Es bastante frecuente encontrar personas que imaginan el final de los tiempos como una catástrofe universal. Según eso, la historia se encaminaría hacia un caos aterrador. Como si el entusiasmante relato de la creación en el Génesis estuviera irremediablemente abocado al fracaso total. O sea, que a Dios le fallará su obra maestra, la creación.
Una verdad bíblica fundamental aclara que Yavé Dios es el Señor de la historia. Que, si se coló el mal en el principio de los tiempos, no por eso destruirá totalmente el magnífico proyecto de Dios sobre nosotros y nuestro hogar, la tierra. Donde abundó el pecado, sobreabundó la gracia.
Por supuesto que la experiencia universal es que, entre el principio y el fin de la historia, se vive como en un río revuelto en que el mal es patente en sus mil rostros venenosos. Basta abrir la ventana diaria de los medios informativos para alarmarse ante tanta violencia, egoísmo y maldad en todos los rincones del planeta.
Si nos quedamos con esa visión desconsolada, es porque no hemos abierto bien los ojos. Hay otra realidad más poderosa y luminosa: la presencia activa y transformadora de Cristo en medio de este aparente caos. Con el Espíritu, que reside en el corazón de los creyentes, el creyente logra percibir la historia humana, no como en vías de destrucción, sino como un camino triunfante sobre el mal.
Jesús nos enseñó a clamar ante su Padre: Venga a nosotros tu Reino. Reino de paz, de amor y de justicia. Una petición que no se proyecta a un futuro borroso, sino que ya se va realizando poderosamente. Si leemos con atención cada página del evangelio, descubriremos cómo Jesús sale victorioso en su terrible batalla contra el enemigo diabólico. Expulsa demonios, sana enfermos de toda índole, transforma corazones. “Yo soy el camino, la verdad y la vida”, afirmó.
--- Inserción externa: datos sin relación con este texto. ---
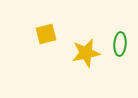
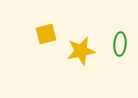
yellow star: moved 5 px left, 2 px up
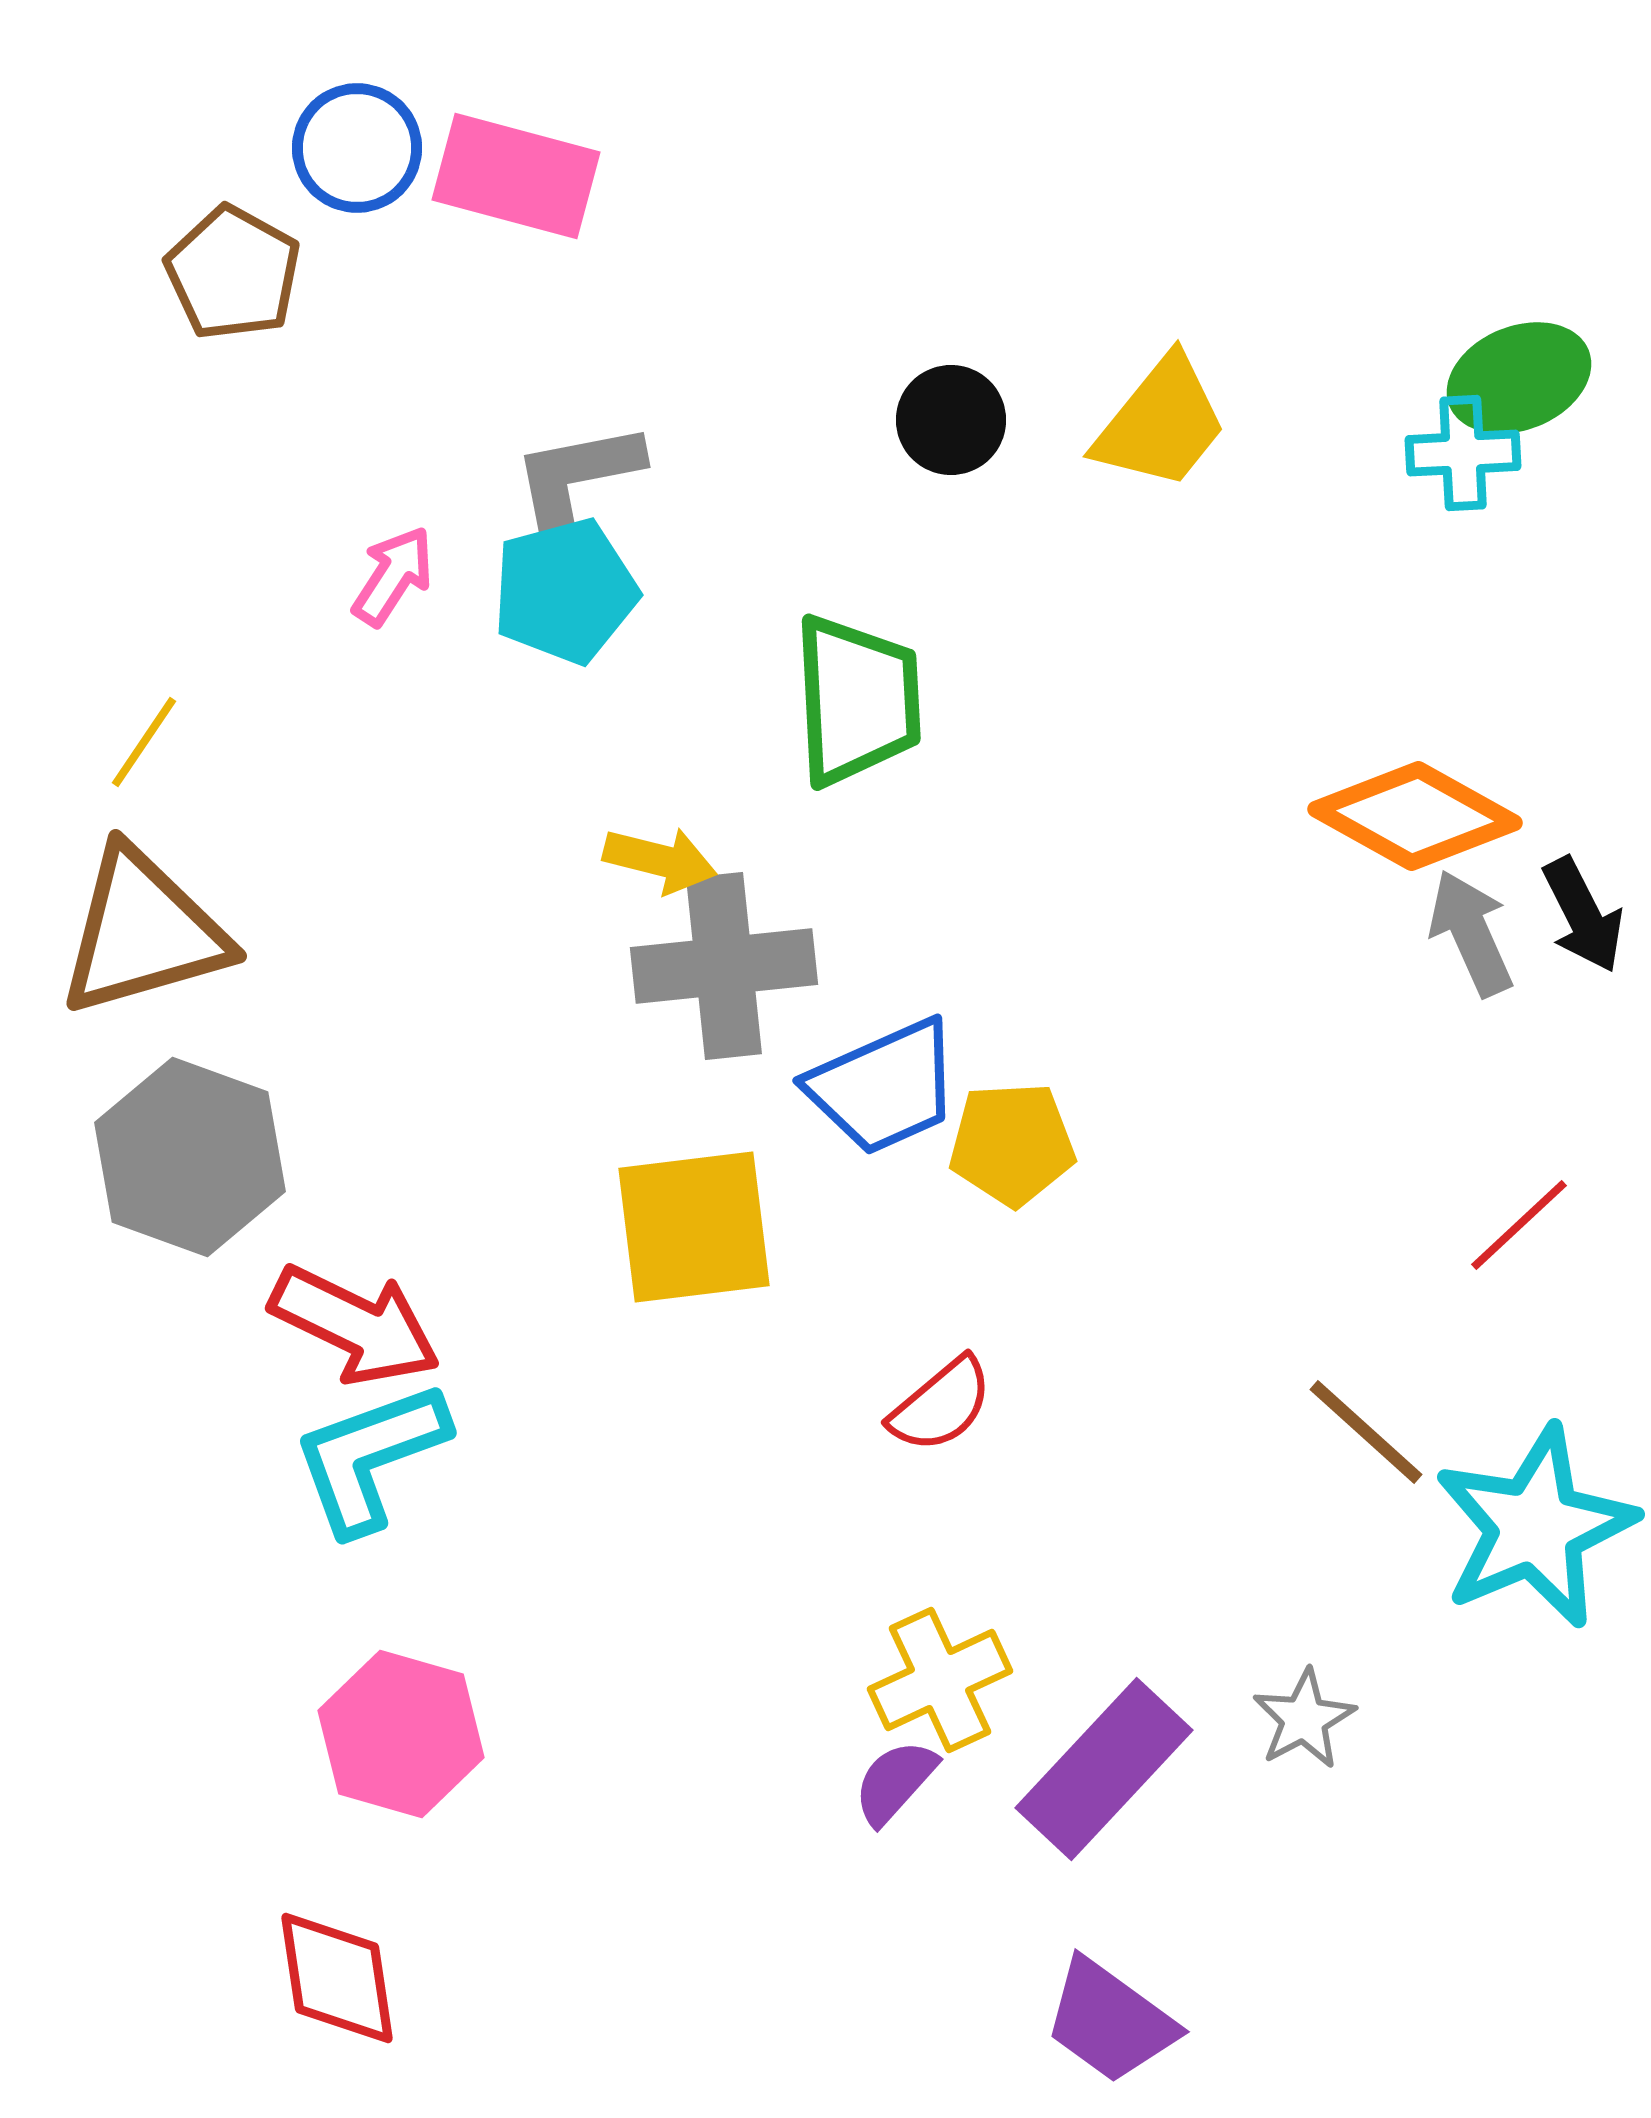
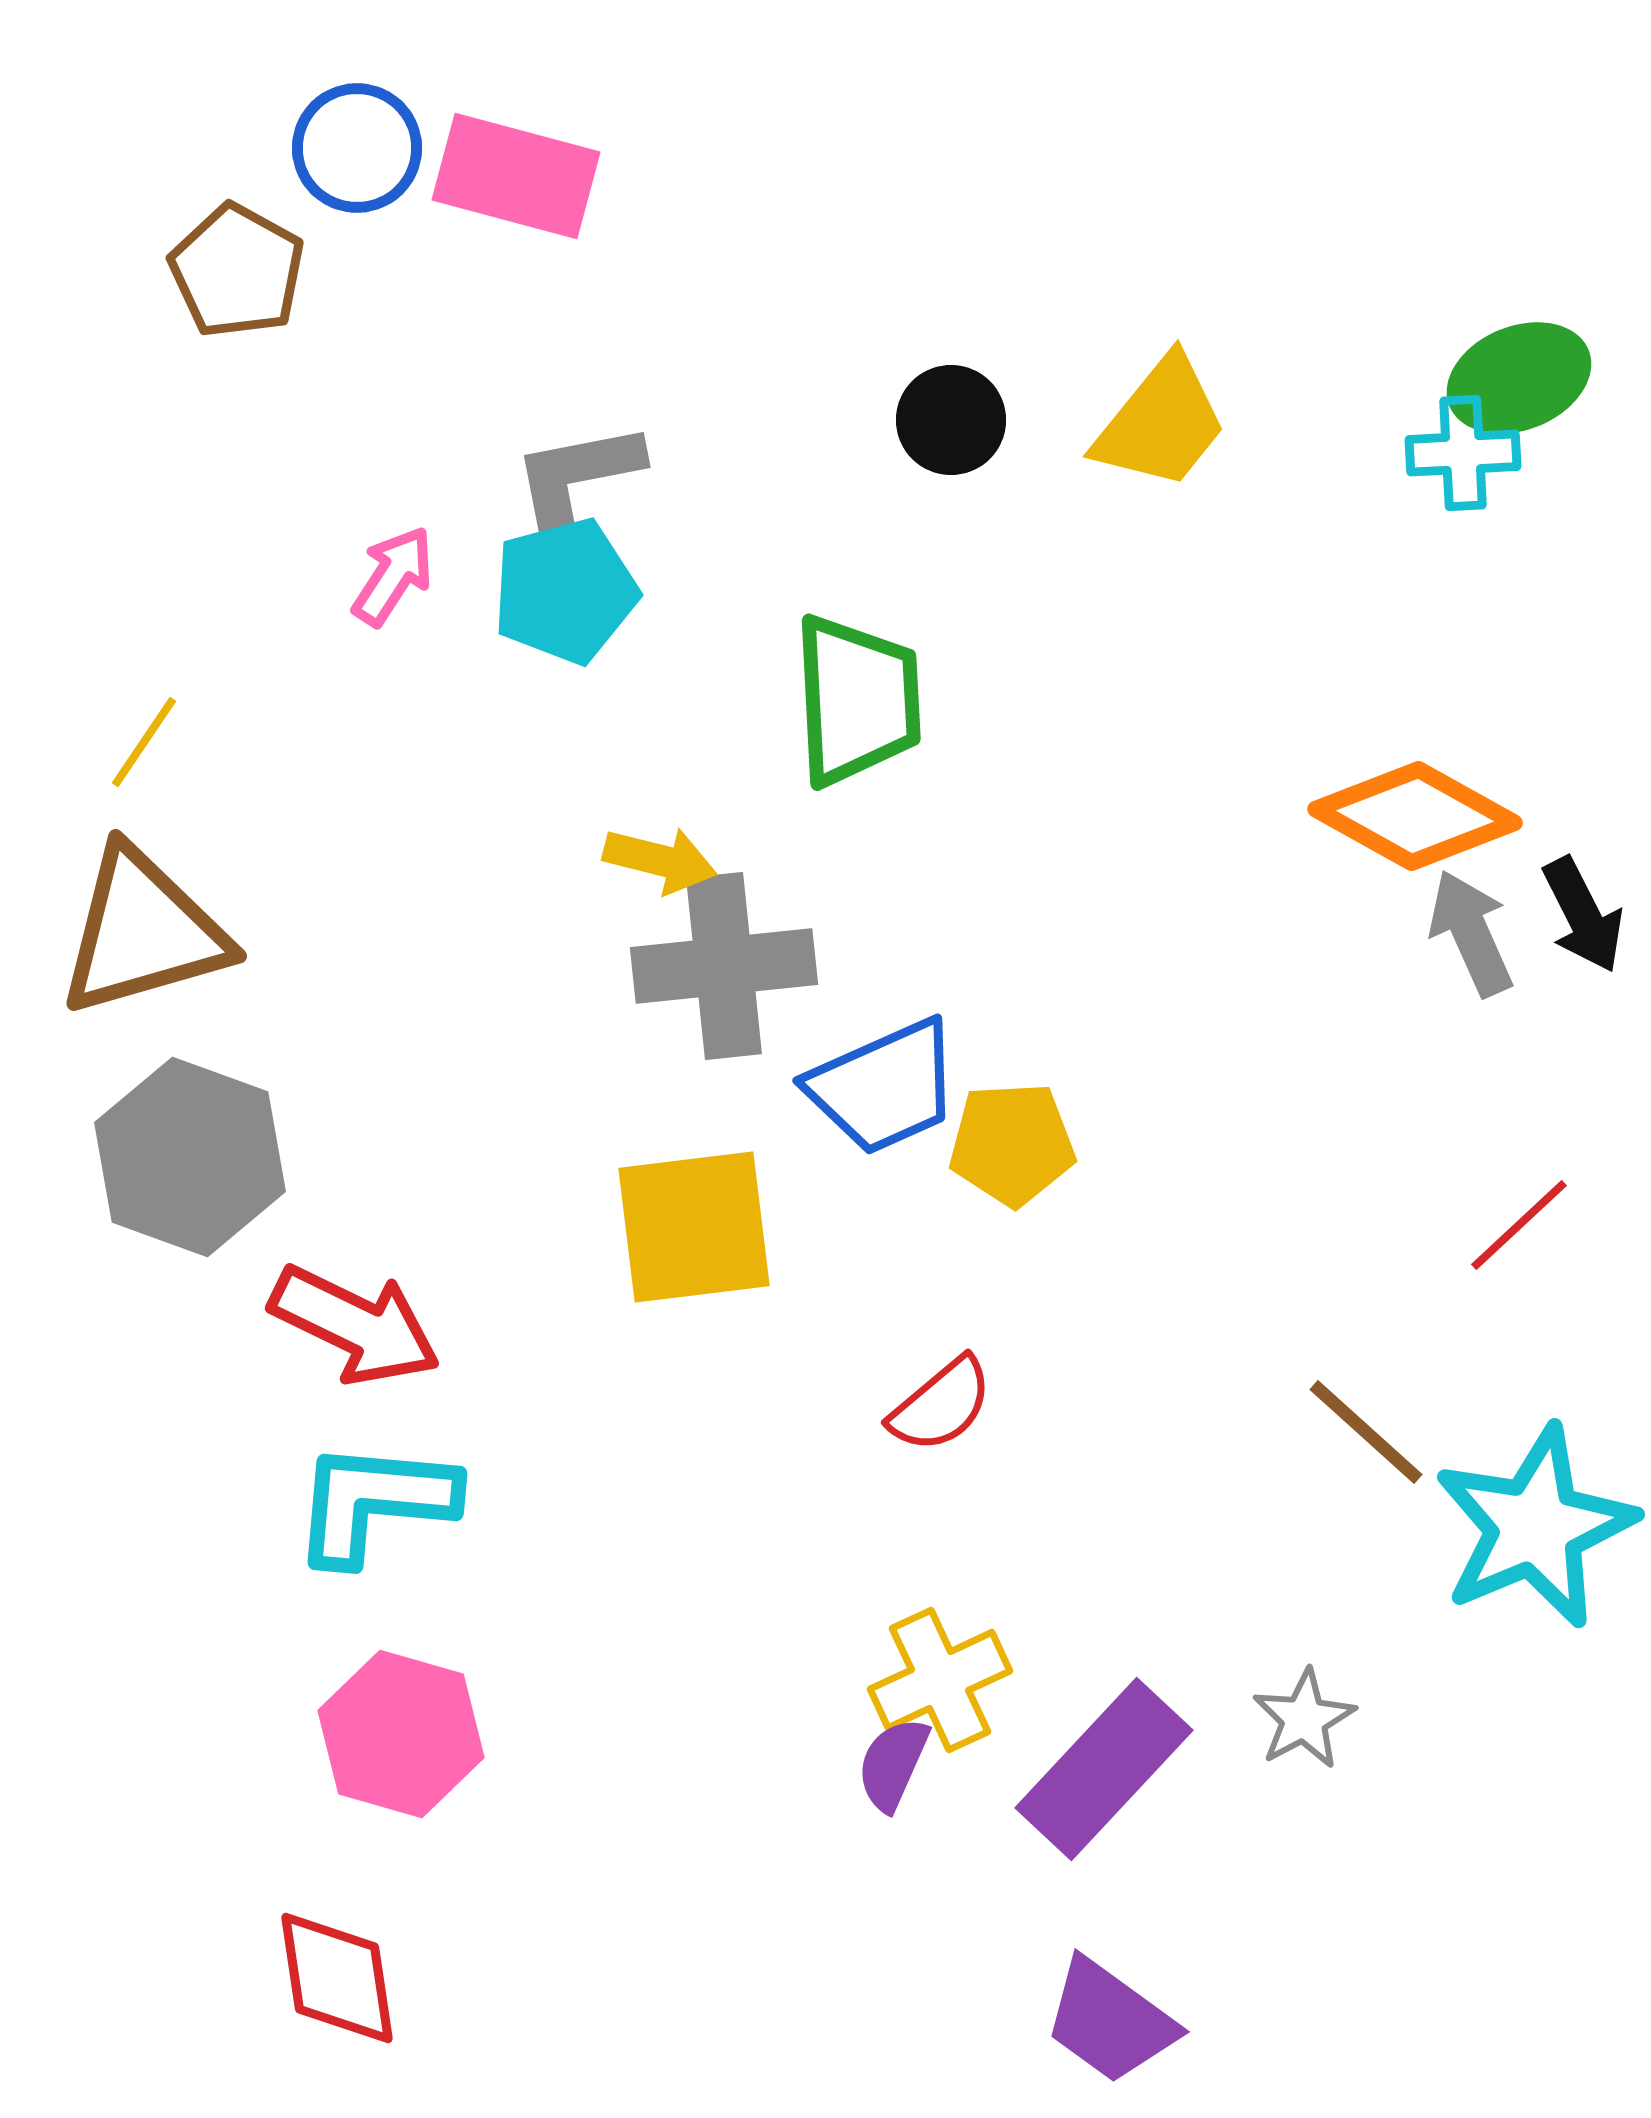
brown pentagon: moved 4 px right, 2 px up
cyan L-shape: moved 4 px right, 45 px down; rotated 25 degrees clockwise
purple semicircle: moved 2 px left, 18 px up; rotated 18 degrees counterclockwise
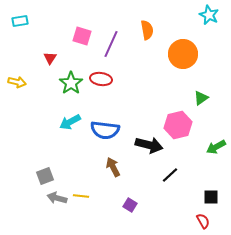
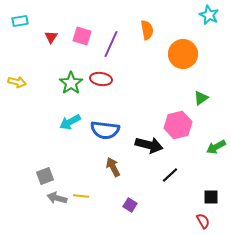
red triangle: moved 1 px right, 21 px up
La fe cristiana, si está arraigada firmemente en la oferta de salvación que nos trae Cristo, mira este mundo presente y futuro con ojos de esperanza. Él es más poderoso que el demonio. Él es el vencedor. En el entretiempo entre el principio y el final, nosotros asumimos la estimulante tarea de colaborar con el Señor Jesús en esa terrible batalla contra el mal, conscientes de que estamos del lado de los vencedores.
Para el discípulo de Cristo no hay espacio para cobardías, derrotismos, desalientos. Estamos del lado del vencedor. La victoria, tanto ahora como al final, está asegurada, si nos adherimos a Cristo triunfante. Un discípulo del Señor Jesús no es un apocado, un derrotado, carente de la virtud básica de la esperanza viva.
El Señor Jesús nos invita a alinearnos en su poderoso proyecto de luchar contra el mal para que el bien triunfe. En nuestro hogar, vecindario, ambiente de trabajo, con los amigos… Con Cristo podemos transformar nuestro pequeño “universo” en un ambiente humano en el que abunde el “shalom” bíblico, la paz activa de Dios.
Entonces, en la gran fiesta del final de los tiempos, saltaremos de gozo al oír la voz triunfante de nuestro Salvador: “Vengan, benditos de mi Padre.” El libro del Apocalipsis se cierra con la exclamación gozosa y triunfal: Ven, Señor Jesús.
Sacerdote salesiano y periodista.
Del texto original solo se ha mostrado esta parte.